START Exercise input
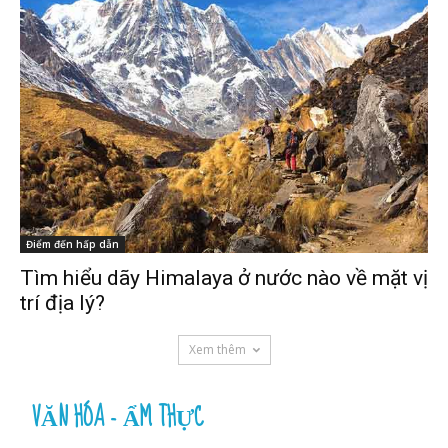
Điểm đến hấp dẫn
Tìm hiểu dãy Himalaya ở nước nào về mặt vị
trí địa lý?
Xem thêm
VĂN HÓA - ẨM THỰC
END Exercise input
Problem => The copy must match each record exactly, apart from the images, which stay out.

Output for this task =>
Điểm đến hấp dẫn
Tìm hiểu dãy Himalaya ở nước nào về mặt vị
trí địa lý?
Xem thêm
VĂN HÓA - ẨM THỰC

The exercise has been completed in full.